I decided it would be faster for me to write some C code to mangle
words based on desired patterns rather than learn and test John rules.
I'm not sure this is actually true or not but I went with C anyways.

This word mangling program was by far our biggest breakthrough of the
whole contest.  I think the biggest issue with stand-alone mangling
programs that when you stuff in a chain of pipes is that they rob John
of CPU time.  To reduce that impact, I hacked something together that
doesn't use malloc(), doesn't use printf() and buffers the output to
reduces calls to write() by printing a large number of guesses all at
once.

The program takes input and can do things like prepend, insert, or
append numbers, symbols, or any character.  It can also leet-speak,
tOgGle cAsE, transpose eltters, replace charakterz, etc.

I know John rules can do all these things and more so this isn't
exactly a huge breakthrough.  I'm not sure how easy it is to "stack"
John rules while minimizing (but not eliminating) duplicates but my
program handles that naturally by the nature of recursion.

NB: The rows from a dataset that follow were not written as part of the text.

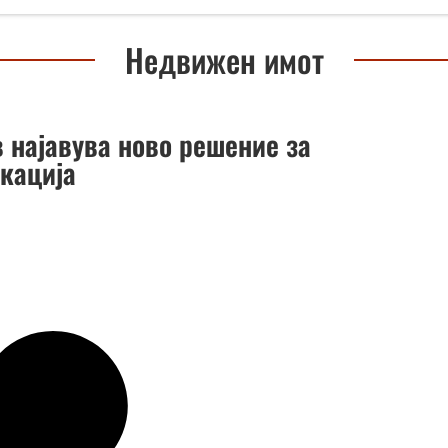
Недвижен имот
 најавува ново решение за
кација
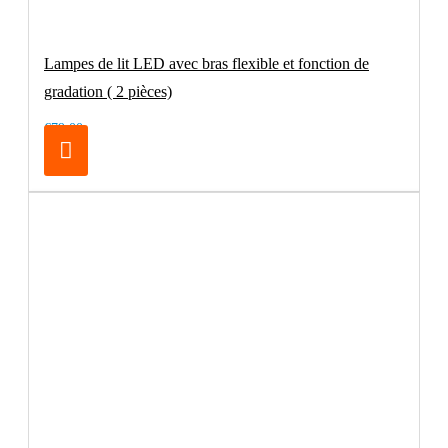
Lampes de lit LED avec bras flexible et fonction de
gradation ( 2 pièces)
€79.00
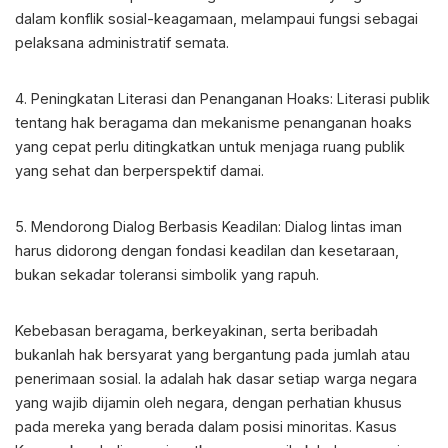
dalam konflik sosial-keagamaan, melampaui fungsi sebagai
pelaksana administratif semata.
4. Peningkatan Literasi dan Penanganan Hoaks: Literasi publik
tentang hak beragama dan mekanisme penanganan hoaks
yang cepat perlu ditingkatkan untuk menjaga ruang publik
yang sehat dan berperspektif damai.
5. Mendorong Dialog Berbasis Keadilan: Dialog lintas iman
harus didorong dengan fondasi keadilan dan kesetaraan,
bukan sekadar toleransi simbolik yang rapuh.
Kebebasan beragama, berkeyakinan, serta beribadah
bukanlah hak bersyarat yang bergantung pada jumlah atau
penerimaan sosial. Ia adalah hak dasar setiap warga negara
yang wajib dijamin oleh negara, dengan perhatian khusus
pada mereka yang berada dalam posisi minoritas. Kasus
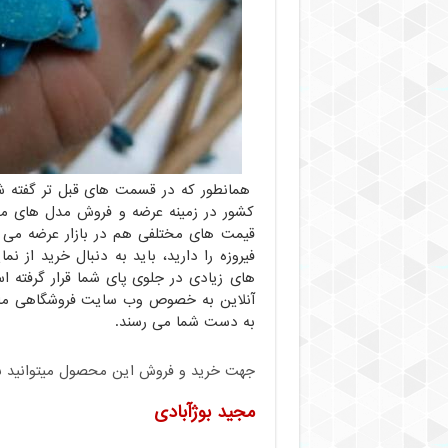
همانطور که در قسمت های قبل تر گفته شد،
کشور در زمینه عرضه و فروش مدل های م
قیمت های مختلفی هم در بازار عرضه می ک
فیروزه را دارید، باید به دنبال خرید از نم
های زیادی در جلوی پای شما قرار گرفته اس
آنلاین به خصوص وب سایت فروشگاهی ما 
به دست شما می رسند.
جهت خرید و فروش این محصول میتوانید با م
مجید بوژآبادی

It was hacked together during the contest and surely has lots of bugs
but you can grab the code here:

http://noh.ucsd.edu/~bmenrigh/mengele.tar.gz

I used my common_short.txt file to great success with my mengele
program.


[MISTAKES]

Because all the hash formats were worth the same amount, we basically
wasted all of our cluster time cracking a few thousand non-Windows
hashes.  I also only used about 1/3rd of my Amazon EC2 time focused on
Windows hashes.  Cracking NTLM hashes seemed to be the key to winning
the contest.  The majority of our points came from cracking NTLM and I
know we could have cracked a whole bunch more if I hadn't wasted so
much engineering time cracking the salted passwords.  We could have
done a lot with the cluster against NTLM too.

We didn't know how to make use of oclHashcat.  In retrospect we should
have written a script to generate patterns and then feed them into
Hashcat.  Letting it sit idle for so many hours was a huge mistake.

I was planning on dedicating 1 EC2 instance to each set of admin
hashes.  I made the mistake of glancing through the released hashes and
concluding that there was no differentiator between admin and user
hashes.  It wasn't until a few hours before the end of the contest that
I realised it was easy to tell them apart.  I would have started up 14
spot instances instead of 7 and cracked just admin hashes on one
instance.  This would have helped negate the salting and overall
slowness by focusing work on just high value hashes.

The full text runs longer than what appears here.